Over the past few years, artificial intelligence has begun to dominate news cycles, and it has captured the attention—and the imagination—of entrepreneurs, investors, and consumers alike. What’s not fascinating about self-driving, on-demand transportation, and robotic assistants in the home?
As much as we talk about AI, many still wrongly compare artificial intelligence to human intelligence, suggesting that human intellect is the AI end goal. But it’s not. In fact, if 10 is the upper limit of intelligence, human intelligence is much closer to one than it is to 10.
Human Intelligence Is a Bar, Not “the” Bar
To many, the goal of AI is to create technology that can think like humans—but it’s oversimplifying to suggest that any human or AI intelligence can be rated on such a simple scale as “better” or “worse.” Some people excel at memorization, logic or emotional IQ, yet others thrive at the visual or auditory. Similarly, a form of AI may have strengths and weaknesses. Furthermore, why have a goal of just matching humans when outdoing them is within reach?
Many of the most promising applications of AI aren’t the ones that seem most like us, but rather, the ones that can do things we never even contemplated.
Think about all the dimensions where AI seems to have already surpassed human intellect. Can anyone you know translate a passage into any one of 300 languages within a fraction of a second, or instantly determine the optimal driving route to avoid all traffic? On many tasks, machines have already learned to outperform us.
What Should We Expect From Artificial Intelligence?
Different types of AI are worth understanding. For instance, artificial general intelligence (AGI) requires no training data beyond direct “human” experience and mimics a human’s ability to observe and interact with the world just as a child would. It is fun to imagine coexisting with machines that are relatively indistinguishable from humans, but it is not a useful benchmark for understanding the trajectory of AI, and how it will impact most products and industries.
Next-level impact during the coming decade will include domain-specific use cases that need reams of data and speedy algorithms. Domain-focused AI will disrupt entire industries and is already transforming advertising. For instance, each time an ad is served and not clicked, it is an extra data point to train the AI for future campaigns—a small opportunity for the system to learn, and more importantly, make new conclusions.
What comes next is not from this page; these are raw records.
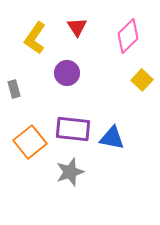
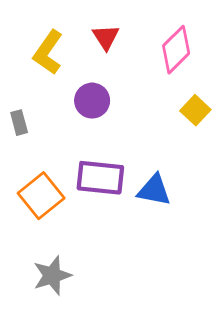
gray star: (70, 172) -> (52, 275), moved

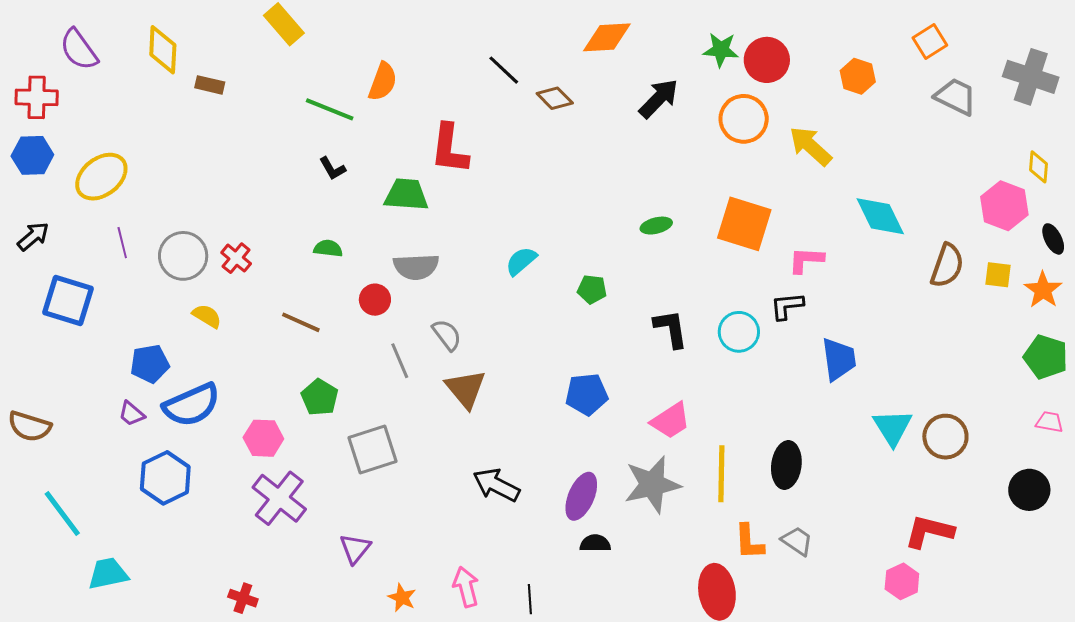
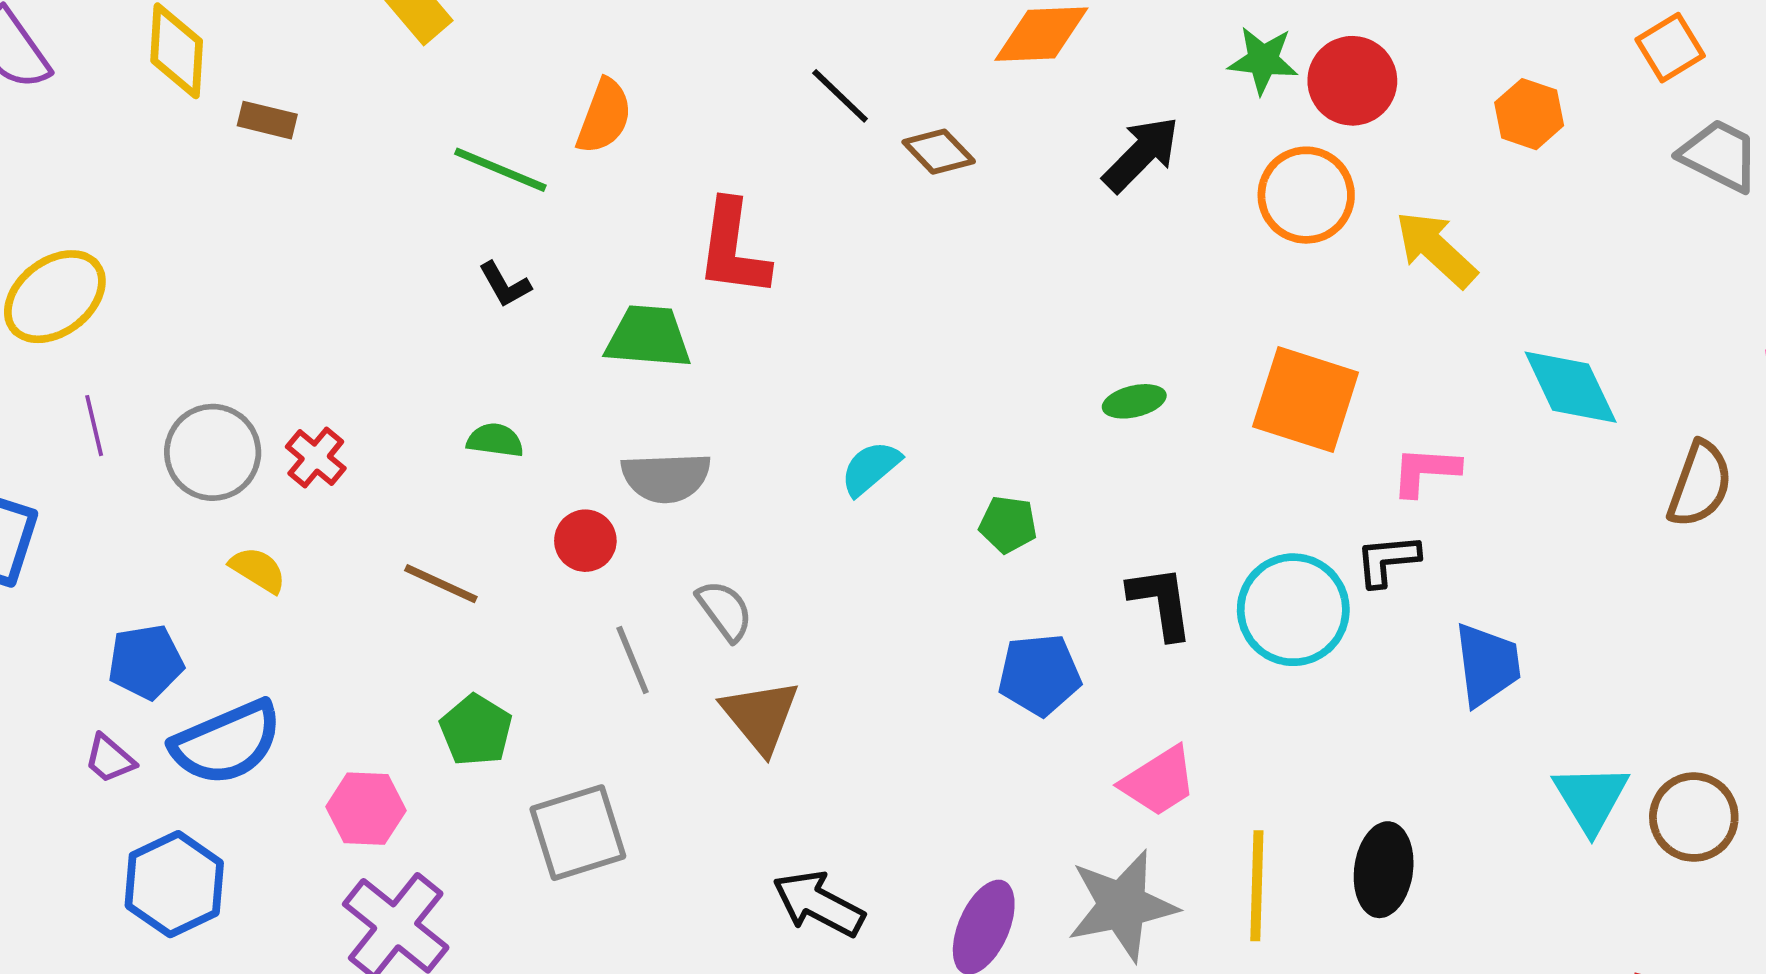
cyan circle: (739, 332) -> (1293, 610), size x1.4
blue pentagon: (587, 394) -> (1039, 675), moved

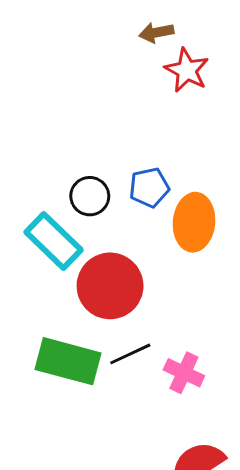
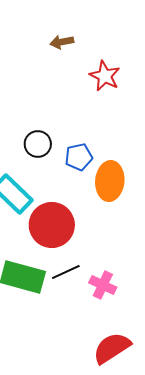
brown arrow: (156, 33) -> (62, 42), moved
black circle: (90, 196) -> (38, 144), moved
The Symbiotic Relationship Between Data and AI
Nearly every industry—from brick-and-mortar shopping and TV ads to mobile marketing and payments—is moving toward a digital reinvention that requires a massive amount of data, and so on. That’s exactly why I founded Factual—to power digital innovation with the highest-quality location data. And to build an engine for producing such data, we built our own AI, which is in turn fed by even more data from our partners—a terrific feedback loop.
The effectiveness of our proprietary AI can’t be easily compared to a human scale because the capabilities derive meaning from processing trillions of data points. Many of the most promising applications of AI aren’t the ones that seem most like us, but rather, the ones that can do things we never even contemplated.